Schaeffer's book, first published in the early 1970s, was perhaps the earliest evangelical response to White - at that time few evangelicals showed much awareness of ecological issues. (A brief personal observation. When I became a Christian in about 1973 I devoured Schaeffer's works, and they were mind-expanding - opening my eyes to art and literature and general culture and ecology and much beside. He had his ears and heart open.) The book reprints White's article in full, so that readers can engage with it on its own terms.
The book begins with a personal example about DDT in birds' eggs, and formulates ecological questions in terms of "pollution" (remember, this is just after "Silent Spring") - living peaceably on the earth without damaging it. Picking up on White, Schaeffer asks what fundamental ways of thinking shape the way that humanity treats the natural world. Is Christianity the problem? He does not defend Christian practice - indeed, one of the most memorable things about the book is its passionate indictment of the ugliness and shallowness of much Christian practice, its false spirituality which despises the body and the earthly. But rather than taking a pantheistic turn, Schaeffer argues that a right Christian theology will honor the natural creation without worshiping it: "Christians, of all people, should not be the destroyers. We should treat nature with an overwhelming respect... Saint Francis' use of the term 'brothers to the birds' is not only theologically correct, but ... to be thought of ... to be practiced ... to be *felt* as I face the tree, the bird, the ant.... If I love the Lover, I love what the Lover has made."

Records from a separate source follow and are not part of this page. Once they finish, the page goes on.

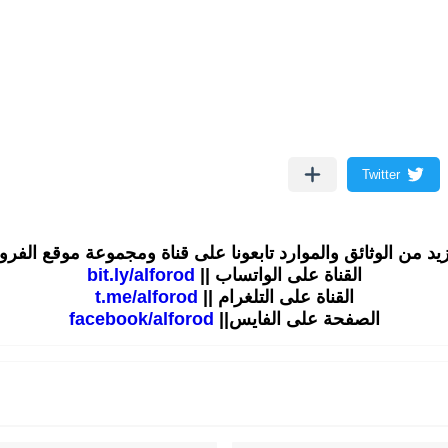
زيد من الوثائق والموارد تابعونا على قناة ومجموعة موقع الفر
القناة على الواتساب ||
bit.ly/alforod
القناة على التلغرام ||
t.me/alforod
الصفحة على الفايس||
facebook/alforod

A basic question about all of Schaeffer's thought is whether "getting our worldview right" is really as important or as effective as he believed. The last paragraph of the book begins, "When we have learned this - the Christian view of nature - then there can be a real ecology; beauty will flow, psychological freedom will come, and the world will cease to be turned into a desert." Strong words. At any rate I think it can be said that how we worship forms who we are. If our worship articulates the understanding of and joy and awe in creation that suffuses this book, we will become people who are closer to God and who more deeply respect what God has made.